▸ WHAT YOU WILL DO
Return a faithful copy of all the entries, omitting the images.

Records drawn from a dataset
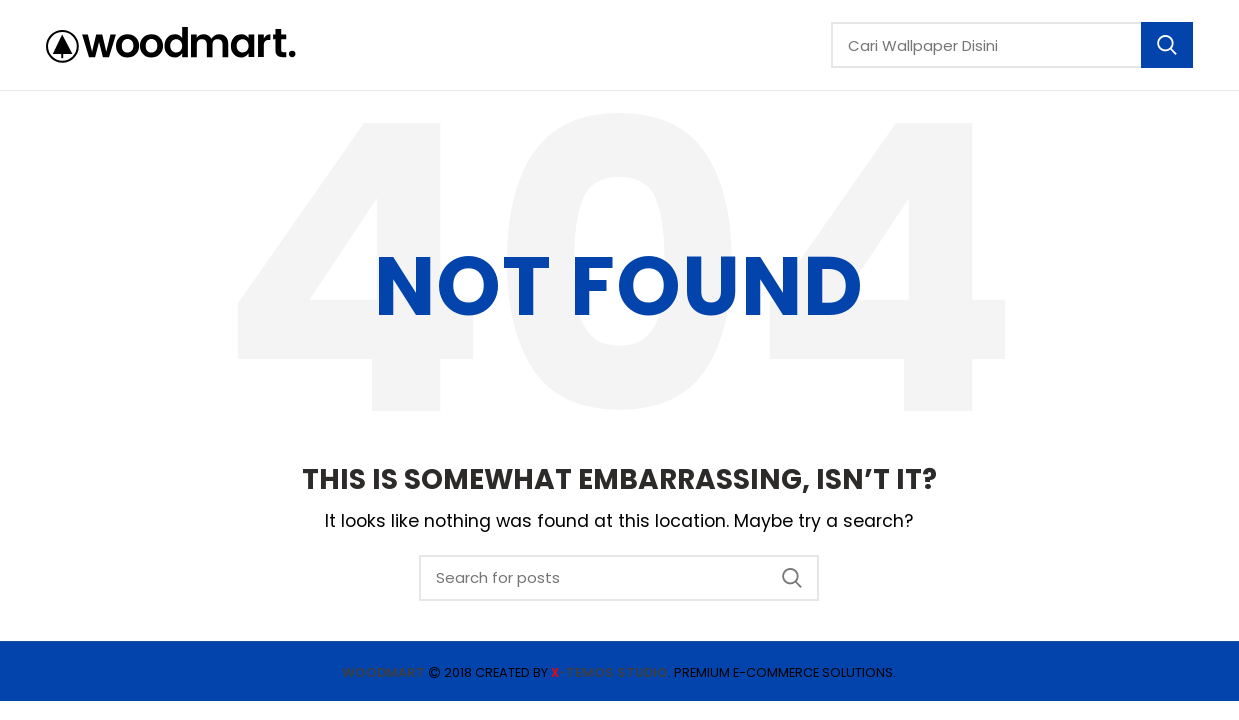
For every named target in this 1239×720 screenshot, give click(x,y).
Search (1167, 45)
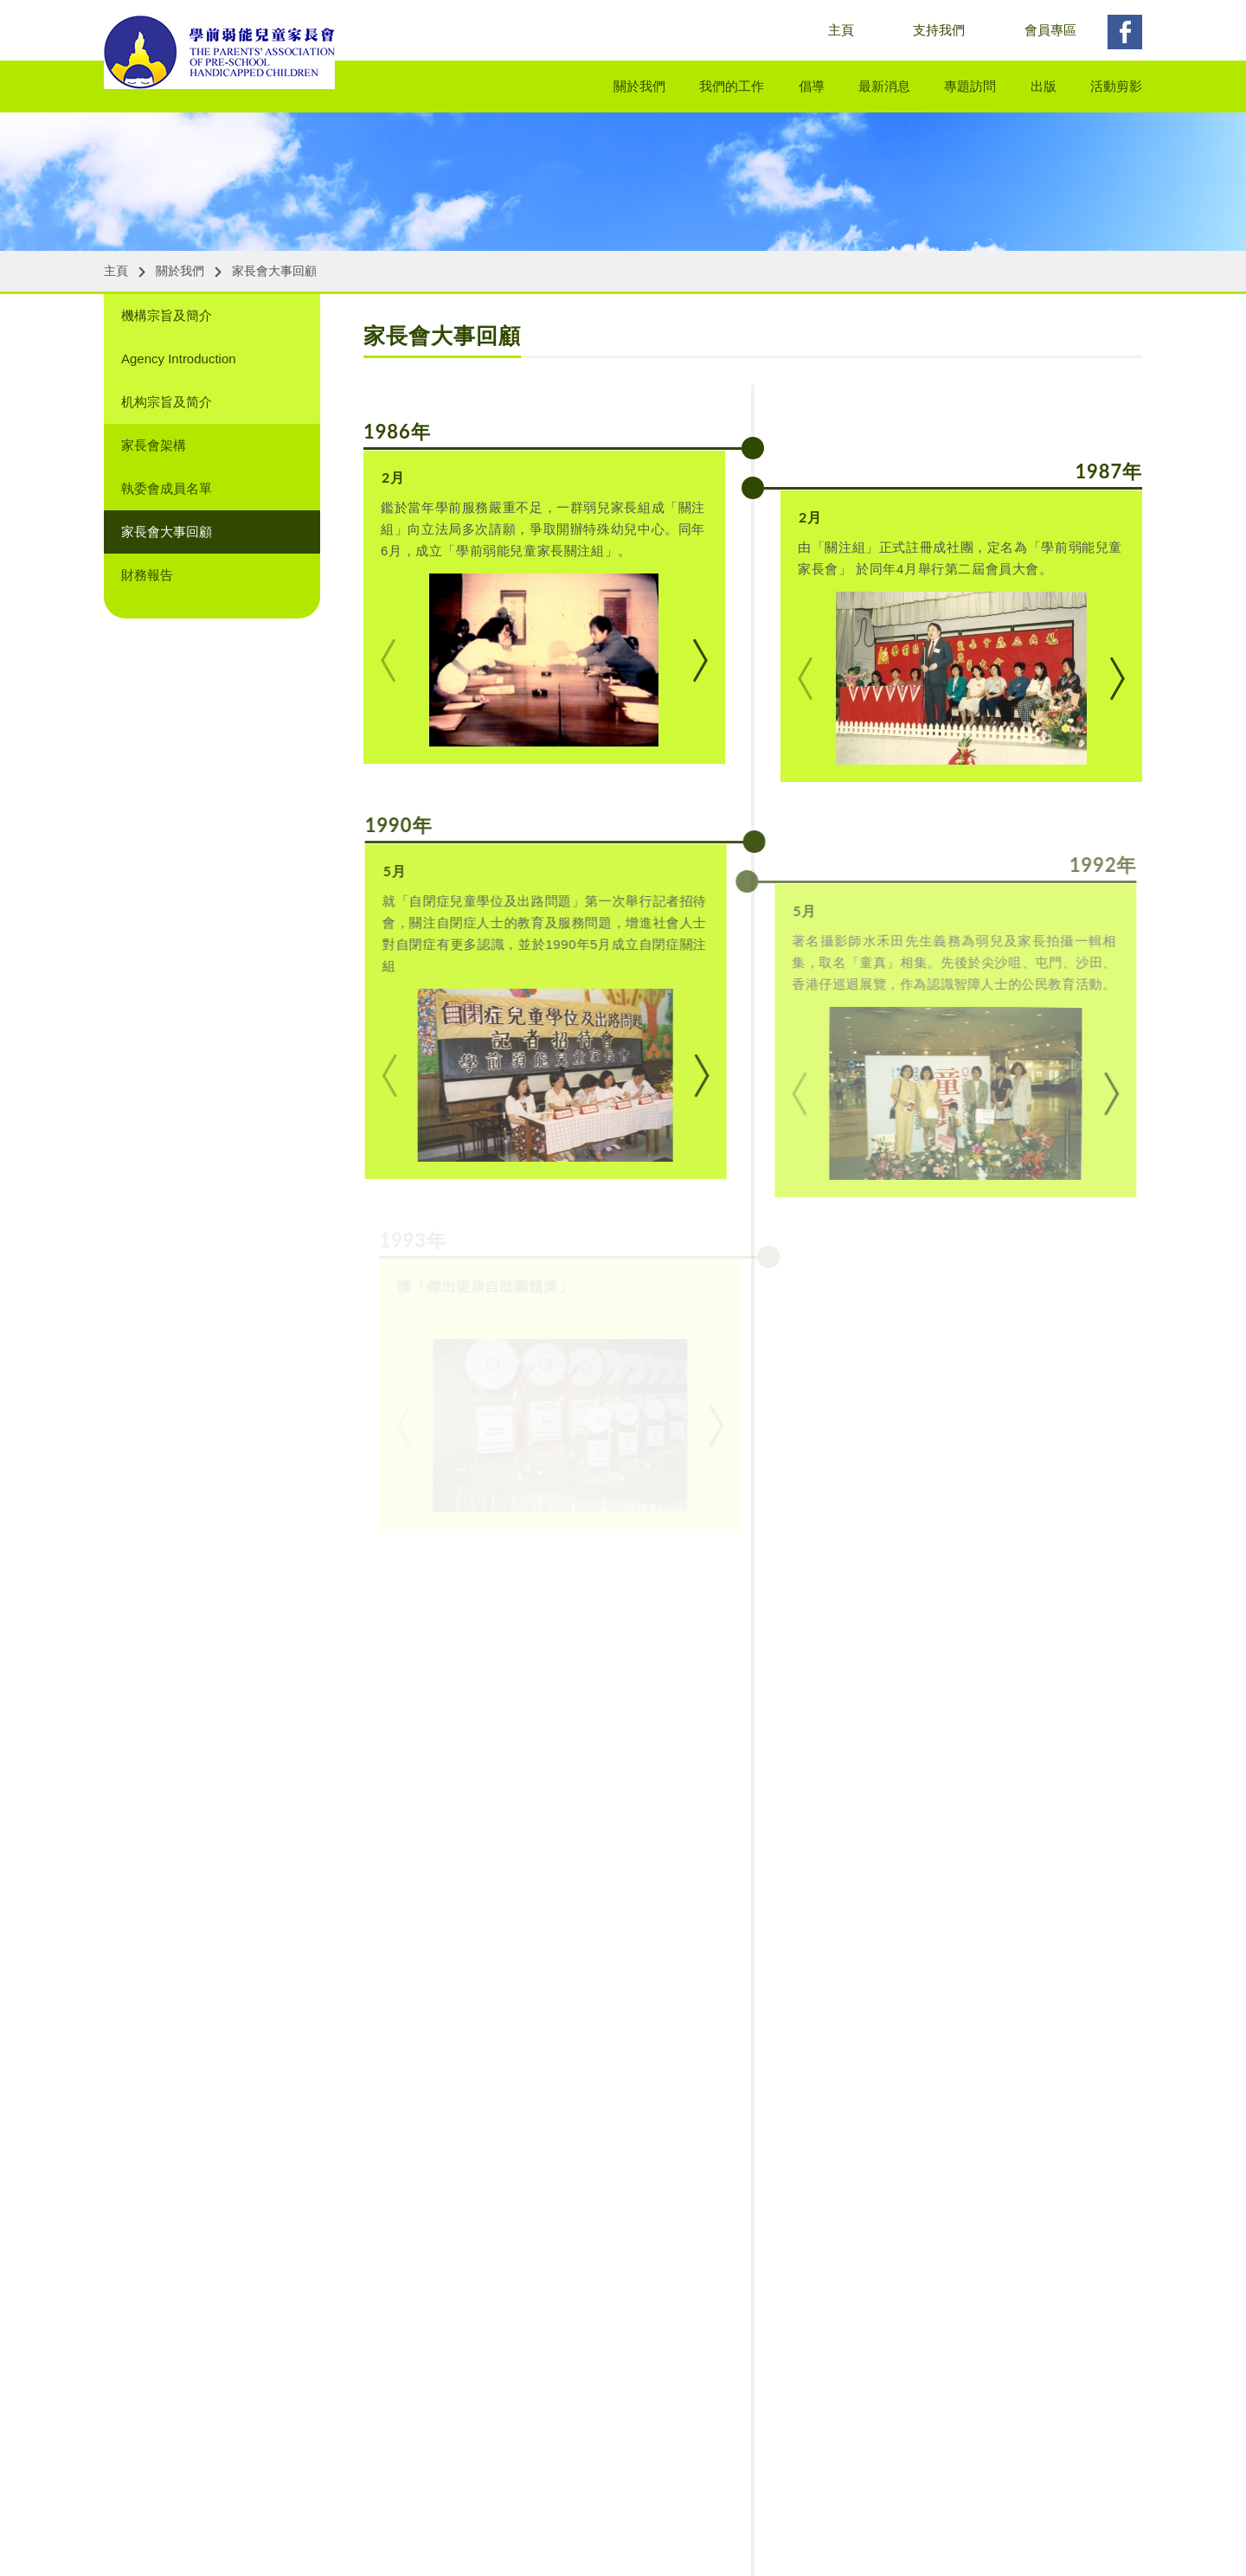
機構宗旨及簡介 (166, 315)
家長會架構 (153, 445)
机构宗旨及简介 (166, 401)
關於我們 (639, 86)
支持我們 (939, 29)
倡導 (812, 86)
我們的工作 (731, 86)
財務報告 (147, 574)
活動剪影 (1116, 86)
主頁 (841, 29)
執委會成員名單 (166, 488)
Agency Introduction (178, 358)
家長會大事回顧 (274, 271)
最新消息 (884, 86)
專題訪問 (970, 86)
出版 (1044, 86)
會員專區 (1050, 29)
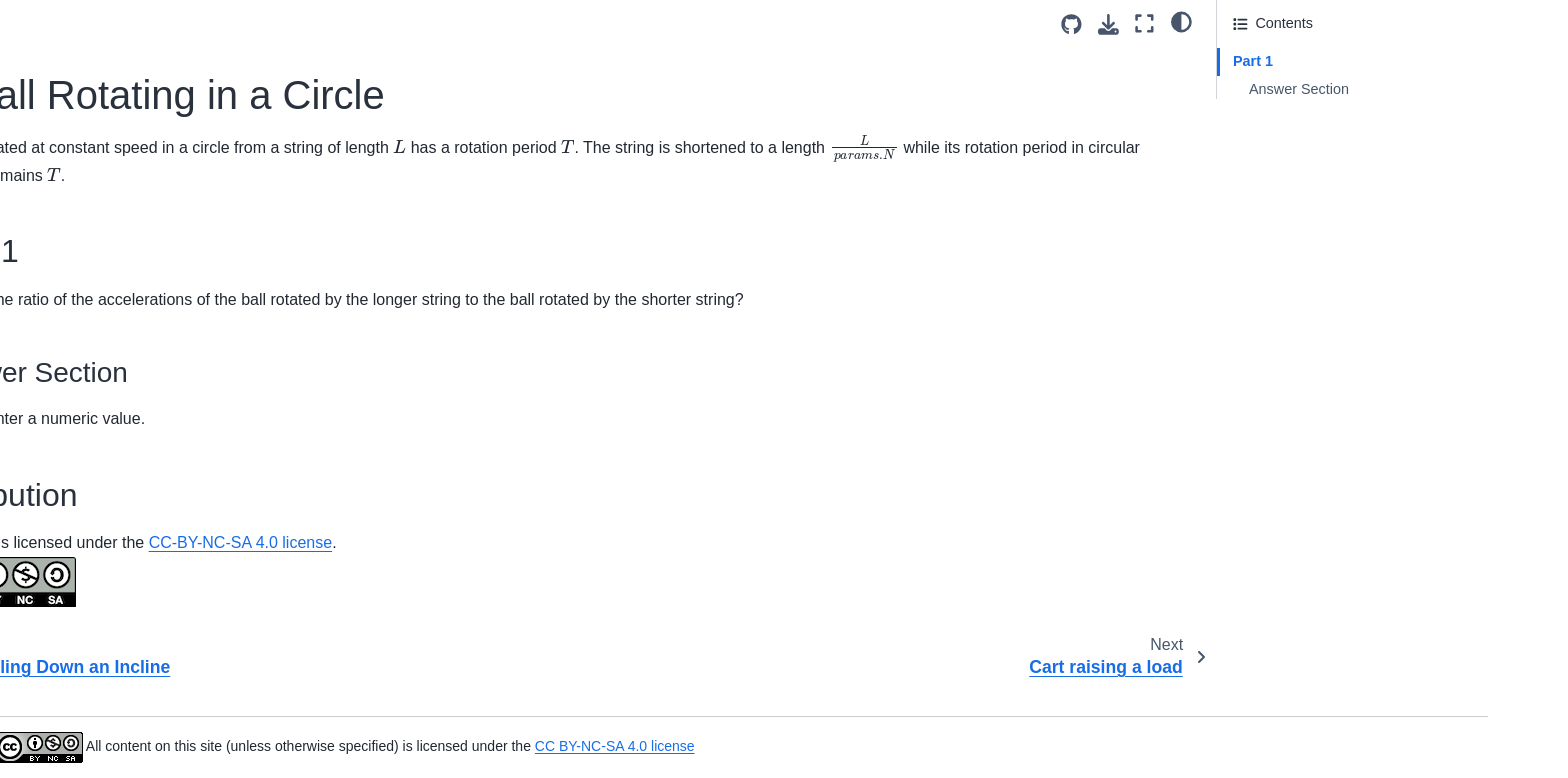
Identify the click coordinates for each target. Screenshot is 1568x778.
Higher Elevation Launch (184, 600)
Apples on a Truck (163, 36)
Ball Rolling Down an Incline (195, 163)
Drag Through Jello (167, 536)
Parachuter (141, 759)
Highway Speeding (166, 632)
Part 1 (1253, 61)
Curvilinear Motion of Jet (183, 322)
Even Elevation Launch (179, 568)
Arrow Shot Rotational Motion (199, 100)
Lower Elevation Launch (183, 695)
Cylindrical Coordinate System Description (202, 398)
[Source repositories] (1071, 24)
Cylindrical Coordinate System (202, 441)
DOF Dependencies (169, 473)
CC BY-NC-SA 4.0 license (997, 746)
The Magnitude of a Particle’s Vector (221, 727)
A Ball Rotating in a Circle (193, 195)
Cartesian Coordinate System (200, 259)
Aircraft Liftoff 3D (159, 68)
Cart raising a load (164, 227)
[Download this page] (1108, 24)
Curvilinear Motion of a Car (191, 354)
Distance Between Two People (203, 505)
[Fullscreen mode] (1144, 23)
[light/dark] (1181, 21)
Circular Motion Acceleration (195, 290)
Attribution (1265, 117)
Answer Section (1299, 89)
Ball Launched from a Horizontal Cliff (222, 131)
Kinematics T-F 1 (160, 663)
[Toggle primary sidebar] (396, 23)
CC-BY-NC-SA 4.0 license (700, 569)
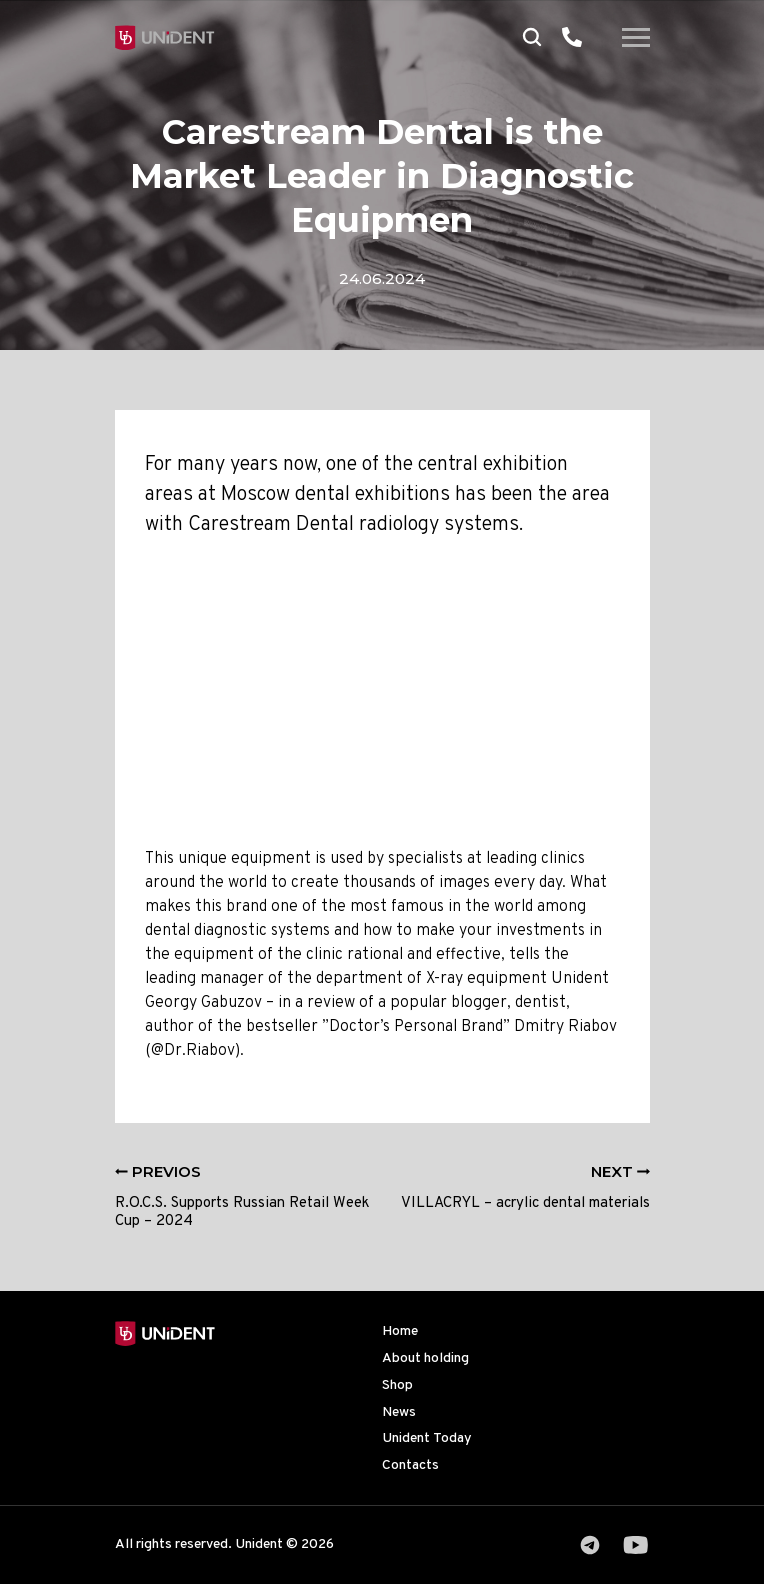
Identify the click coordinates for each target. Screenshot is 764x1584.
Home (400, 1331)
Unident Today (427, 1438)
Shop (397, 1385)
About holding (425, 1358)
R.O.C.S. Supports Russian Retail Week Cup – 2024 (242, 1197)
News (399, 1412)
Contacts (410, 1465)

▸ TASK RESPONSE
For every named target in this 1239×720 screenshot, give click(x,y).
Search (1167, 45)
機構宗旨及簡介 (166, 315)
家長會架構 (153, 445)
机构宗旨及简介 (166, 401)
關於我們 (639, 86)
支持我們 (939, 29)
倡導 (812, 86)
我們的工作 (731, 86)
財務報告 (147, 574)
活動剪影 (1116, 86)
主頁 (841, 29)
執委會成員名單 (166, 488)
Agency Introduction (178, 358)
家長會大事回顧 (274, 271)
最新消息 (884, 86)
專題訪問 (970, 86)
出版 (1044, 86)
會員專區 (1050, 29)
Identify the click coordinates for each target. Screenshot is 1568x778.
Higher Elevation Launch (184, 600)
Apples on a Truck (163, 36)
Ball Rolling Down an Incline (195, 163)
Drag Through Jello (167, 536)
Parachuter (141, 759)
Highway Speeding (166, 632)
Part 1 (1253, 61)
Curvilinear Motion of Jet (183, 322)
Even Elevation Launch (179, 568)
Arrow Shot Rotational Motion (199, 100)
Lower Elevation Launch (183, 695)
Cylindrical Coordinate System Description (202, 398)
[Source repositories] (1071, 24)
Cylindrical Coordinate System (202, 441)
DOF Dependencies (169, 473)
CC BY-NC-SA 4.0 license (997, 746)
The Magnitude of a Particle’s Vector (221, 727)
A Ball Rotating in a Circle (193, 195)
Cartesian Coordinate System (200, 259)
Aircraft Liftoff 3D (159, 68)
Cart raising a load (164, 227)
[Download this page] (1108, 24)
Curvilinear Motion of a Car (191, 354)
Distance Between Two People (203, 505)
[Fullscreen mode] (1144, 23)
[light/dark] (1181, 21)
Circular Motion Acceleration (195, 290)
Attribution (1265, 117)
Answer Section (1299, 89)
Ball Launched from a Horizontal Cliff (222, 131)
Kinematics T-F 1 (160, 663)
[Toggle primary sidebar] (396, 23)
CC-BY-NC-SA 4.0 license (700, 569)
Identify the click coordinates for each target. Screenshot is 764x1584.
Home (400, 1331)
Unident Today (427, 1438)
Shop (397, 1385)
About holding (425, 1358)
R.O.C.S. Supports Russian Retail Week Cup – 2024 (242, 1197)
News (399, 1412)
Contacts (410, 1465)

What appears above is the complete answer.